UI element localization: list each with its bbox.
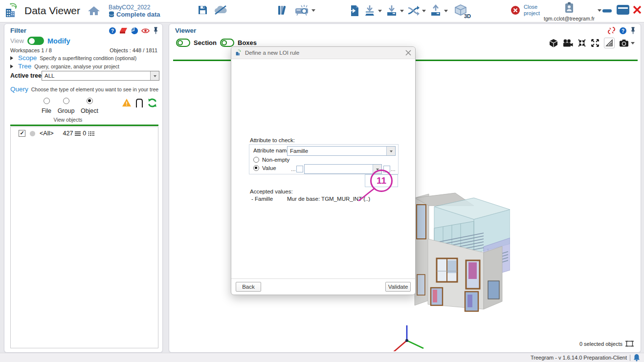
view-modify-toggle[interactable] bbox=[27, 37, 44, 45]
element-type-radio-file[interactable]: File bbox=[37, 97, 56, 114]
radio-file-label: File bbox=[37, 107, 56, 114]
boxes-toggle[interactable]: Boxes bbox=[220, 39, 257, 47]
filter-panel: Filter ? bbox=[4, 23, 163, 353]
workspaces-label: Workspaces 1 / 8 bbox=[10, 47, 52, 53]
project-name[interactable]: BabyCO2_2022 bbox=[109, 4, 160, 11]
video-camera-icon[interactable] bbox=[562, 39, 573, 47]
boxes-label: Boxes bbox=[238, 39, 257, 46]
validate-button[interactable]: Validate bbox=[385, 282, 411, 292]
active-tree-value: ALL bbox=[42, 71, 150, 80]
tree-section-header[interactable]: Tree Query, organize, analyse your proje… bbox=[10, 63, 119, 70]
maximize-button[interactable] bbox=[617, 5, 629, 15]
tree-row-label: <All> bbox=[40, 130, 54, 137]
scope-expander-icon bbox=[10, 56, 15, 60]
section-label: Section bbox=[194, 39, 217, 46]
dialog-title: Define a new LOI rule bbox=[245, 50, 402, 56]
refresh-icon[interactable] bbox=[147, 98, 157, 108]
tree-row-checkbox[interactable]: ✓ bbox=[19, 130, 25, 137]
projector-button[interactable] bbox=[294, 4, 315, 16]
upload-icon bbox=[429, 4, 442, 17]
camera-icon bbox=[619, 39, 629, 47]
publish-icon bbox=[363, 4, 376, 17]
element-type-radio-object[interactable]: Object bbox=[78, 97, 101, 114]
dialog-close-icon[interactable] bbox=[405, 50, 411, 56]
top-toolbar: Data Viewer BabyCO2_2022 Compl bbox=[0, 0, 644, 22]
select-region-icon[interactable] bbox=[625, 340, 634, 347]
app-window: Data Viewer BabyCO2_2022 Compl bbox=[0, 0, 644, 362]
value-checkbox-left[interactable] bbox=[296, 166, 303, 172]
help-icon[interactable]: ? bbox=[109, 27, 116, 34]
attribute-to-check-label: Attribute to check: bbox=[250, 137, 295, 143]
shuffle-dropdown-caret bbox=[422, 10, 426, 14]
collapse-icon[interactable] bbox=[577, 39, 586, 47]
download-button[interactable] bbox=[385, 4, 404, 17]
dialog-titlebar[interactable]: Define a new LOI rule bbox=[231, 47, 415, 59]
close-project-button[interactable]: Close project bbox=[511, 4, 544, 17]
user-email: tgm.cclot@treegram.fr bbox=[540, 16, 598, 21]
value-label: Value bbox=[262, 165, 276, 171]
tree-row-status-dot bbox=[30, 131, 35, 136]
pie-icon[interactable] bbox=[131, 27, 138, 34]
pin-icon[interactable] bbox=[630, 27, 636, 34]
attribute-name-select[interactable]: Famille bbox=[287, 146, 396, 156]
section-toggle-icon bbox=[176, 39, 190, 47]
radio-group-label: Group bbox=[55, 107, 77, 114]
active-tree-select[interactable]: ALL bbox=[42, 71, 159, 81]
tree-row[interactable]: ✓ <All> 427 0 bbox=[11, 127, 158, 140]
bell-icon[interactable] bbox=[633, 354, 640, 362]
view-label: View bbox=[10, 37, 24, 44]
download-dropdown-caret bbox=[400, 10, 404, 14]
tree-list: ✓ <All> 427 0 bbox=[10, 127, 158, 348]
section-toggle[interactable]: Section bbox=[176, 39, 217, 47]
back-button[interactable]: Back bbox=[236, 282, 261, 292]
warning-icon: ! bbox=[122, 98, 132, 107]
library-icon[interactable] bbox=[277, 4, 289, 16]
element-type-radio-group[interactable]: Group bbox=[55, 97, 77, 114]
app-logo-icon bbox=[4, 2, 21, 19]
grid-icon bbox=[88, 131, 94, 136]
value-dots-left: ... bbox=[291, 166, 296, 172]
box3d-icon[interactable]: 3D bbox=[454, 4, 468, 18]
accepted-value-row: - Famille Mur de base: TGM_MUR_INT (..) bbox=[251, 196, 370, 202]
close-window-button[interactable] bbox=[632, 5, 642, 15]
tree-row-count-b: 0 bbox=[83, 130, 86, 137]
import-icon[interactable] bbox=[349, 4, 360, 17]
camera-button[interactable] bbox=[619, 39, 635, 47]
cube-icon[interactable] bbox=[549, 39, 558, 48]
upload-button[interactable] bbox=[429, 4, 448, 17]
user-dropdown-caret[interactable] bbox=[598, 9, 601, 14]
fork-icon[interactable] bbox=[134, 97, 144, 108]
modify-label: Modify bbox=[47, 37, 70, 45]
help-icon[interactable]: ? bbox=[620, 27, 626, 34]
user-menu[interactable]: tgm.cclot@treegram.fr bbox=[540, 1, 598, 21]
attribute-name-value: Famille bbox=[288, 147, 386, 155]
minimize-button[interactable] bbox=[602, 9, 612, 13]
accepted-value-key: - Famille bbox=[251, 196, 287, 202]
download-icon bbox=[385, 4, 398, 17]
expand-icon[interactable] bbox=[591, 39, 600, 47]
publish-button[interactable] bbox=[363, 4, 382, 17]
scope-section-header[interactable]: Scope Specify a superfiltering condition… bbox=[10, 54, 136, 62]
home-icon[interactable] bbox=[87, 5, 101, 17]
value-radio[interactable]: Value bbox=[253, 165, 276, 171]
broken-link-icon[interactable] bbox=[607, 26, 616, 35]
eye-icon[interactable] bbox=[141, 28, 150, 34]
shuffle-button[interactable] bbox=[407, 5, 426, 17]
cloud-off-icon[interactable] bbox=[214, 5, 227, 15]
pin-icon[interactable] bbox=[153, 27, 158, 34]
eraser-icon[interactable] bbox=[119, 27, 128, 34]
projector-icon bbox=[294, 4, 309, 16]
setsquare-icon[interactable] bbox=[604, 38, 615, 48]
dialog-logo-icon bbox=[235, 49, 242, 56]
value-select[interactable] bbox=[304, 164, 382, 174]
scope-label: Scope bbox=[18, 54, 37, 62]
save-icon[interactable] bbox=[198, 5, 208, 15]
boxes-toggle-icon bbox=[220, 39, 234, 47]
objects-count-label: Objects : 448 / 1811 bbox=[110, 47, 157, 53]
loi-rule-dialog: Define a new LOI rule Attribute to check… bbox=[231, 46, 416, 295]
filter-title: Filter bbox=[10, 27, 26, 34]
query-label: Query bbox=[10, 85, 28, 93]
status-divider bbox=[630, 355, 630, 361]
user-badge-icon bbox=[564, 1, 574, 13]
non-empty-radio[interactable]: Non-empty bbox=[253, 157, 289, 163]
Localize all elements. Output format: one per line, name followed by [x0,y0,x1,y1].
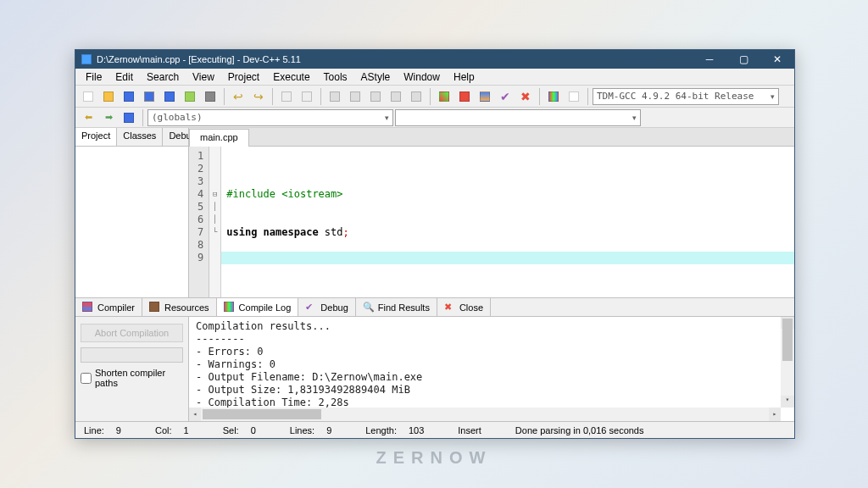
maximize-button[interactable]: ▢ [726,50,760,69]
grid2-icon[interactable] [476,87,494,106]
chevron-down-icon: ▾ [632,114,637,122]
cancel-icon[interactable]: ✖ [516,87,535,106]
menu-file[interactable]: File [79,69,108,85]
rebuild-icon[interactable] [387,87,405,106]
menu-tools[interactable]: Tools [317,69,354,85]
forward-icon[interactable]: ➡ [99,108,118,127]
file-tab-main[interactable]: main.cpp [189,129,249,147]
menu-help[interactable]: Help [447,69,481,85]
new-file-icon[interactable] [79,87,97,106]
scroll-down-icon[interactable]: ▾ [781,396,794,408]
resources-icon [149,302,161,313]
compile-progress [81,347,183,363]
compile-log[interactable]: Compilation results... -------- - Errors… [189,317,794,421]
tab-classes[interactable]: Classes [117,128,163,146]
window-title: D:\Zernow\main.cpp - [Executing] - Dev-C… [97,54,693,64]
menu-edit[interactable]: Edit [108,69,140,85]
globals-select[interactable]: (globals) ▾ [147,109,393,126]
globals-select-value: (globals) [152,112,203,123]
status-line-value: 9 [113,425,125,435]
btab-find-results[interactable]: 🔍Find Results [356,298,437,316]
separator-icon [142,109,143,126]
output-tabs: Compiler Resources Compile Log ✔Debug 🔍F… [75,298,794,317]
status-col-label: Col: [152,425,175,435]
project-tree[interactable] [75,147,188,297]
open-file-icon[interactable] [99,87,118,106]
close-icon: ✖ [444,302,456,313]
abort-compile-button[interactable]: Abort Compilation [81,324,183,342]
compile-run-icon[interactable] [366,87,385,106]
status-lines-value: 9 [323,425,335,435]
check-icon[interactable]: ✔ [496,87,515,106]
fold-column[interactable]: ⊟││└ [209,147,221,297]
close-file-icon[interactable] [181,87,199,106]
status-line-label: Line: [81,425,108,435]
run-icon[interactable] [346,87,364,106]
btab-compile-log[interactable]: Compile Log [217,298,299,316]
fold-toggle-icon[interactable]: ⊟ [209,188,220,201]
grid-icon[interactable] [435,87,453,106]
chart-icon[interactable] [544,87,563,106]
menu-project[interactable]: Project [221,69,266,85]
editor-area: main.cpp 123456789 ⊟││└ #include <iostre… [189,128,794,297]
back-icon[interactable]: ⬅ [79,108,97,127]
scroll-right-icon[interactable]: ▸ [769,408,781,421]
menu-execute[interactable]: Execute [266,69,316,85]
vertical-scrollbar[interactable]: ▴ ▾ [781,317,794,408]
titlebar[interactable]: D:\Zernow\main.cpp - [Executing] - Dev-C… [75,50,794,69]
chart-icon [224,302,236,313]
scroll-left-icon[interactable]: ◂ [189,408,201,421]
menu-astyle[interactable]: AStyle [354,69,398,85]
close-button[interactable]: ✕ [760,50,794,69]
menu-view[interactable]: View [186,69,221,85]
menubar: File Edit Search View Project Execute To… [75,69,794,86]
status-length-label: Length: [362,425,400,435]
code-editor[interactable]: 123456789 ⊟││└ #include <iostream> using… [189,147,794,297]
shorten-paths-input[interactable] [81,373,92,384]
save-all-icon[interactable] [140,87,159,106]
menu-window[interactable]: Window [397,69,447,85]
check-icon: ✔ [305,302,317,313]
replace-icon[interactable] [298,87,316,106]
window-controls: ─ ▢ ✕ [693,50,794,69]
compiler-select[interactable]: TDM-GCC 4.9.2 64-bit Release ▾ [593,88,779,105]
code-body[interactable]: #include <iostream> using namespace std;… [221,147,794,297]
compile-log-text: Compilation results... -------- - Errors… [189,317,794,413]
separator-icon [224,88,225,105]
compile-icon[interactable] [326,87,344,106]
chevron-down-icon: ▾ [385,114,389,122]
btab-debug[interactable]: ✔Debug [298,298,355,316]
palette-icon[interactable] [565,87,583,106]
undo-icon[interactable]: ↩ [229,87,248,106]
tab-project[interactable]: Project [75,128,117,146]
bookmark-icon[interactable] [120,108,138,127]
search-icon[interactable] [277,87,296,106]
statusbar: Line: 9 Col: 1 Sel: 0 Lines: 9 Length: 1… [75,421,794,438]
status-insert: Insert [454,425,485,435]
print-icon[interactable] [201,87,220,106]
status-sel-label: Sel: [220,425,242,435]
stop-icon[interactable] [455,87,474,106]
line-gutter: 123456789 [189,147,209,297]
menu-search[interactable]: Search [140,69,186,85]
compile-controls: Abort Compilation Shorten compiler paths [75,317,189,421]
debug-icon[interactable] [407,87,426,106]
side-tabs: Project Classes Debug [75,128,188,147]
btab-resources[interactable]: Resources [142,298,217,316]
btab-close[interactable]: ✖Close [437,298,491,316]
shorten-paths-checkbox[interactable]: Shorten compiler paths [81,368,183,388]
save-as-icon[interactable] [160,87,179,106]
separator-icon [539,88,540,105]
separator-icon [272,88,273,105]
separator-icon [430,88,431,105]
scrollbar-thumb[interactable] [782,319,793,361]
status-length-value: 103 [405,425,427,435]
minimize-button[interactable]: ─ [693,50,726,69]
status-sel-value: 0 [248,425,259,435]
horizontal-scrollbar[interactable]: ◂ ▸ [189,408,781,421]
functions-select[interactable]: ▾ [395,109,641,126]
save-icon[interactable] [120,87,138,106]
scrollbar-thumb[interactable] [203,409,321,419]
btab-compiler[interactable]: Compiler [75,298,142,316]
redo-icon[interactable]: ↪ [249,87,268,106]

::::

Check each line of the material for the word "Group". State how many have it, and write nothing else.

RESPONSE TO THIS EXERCISE —
2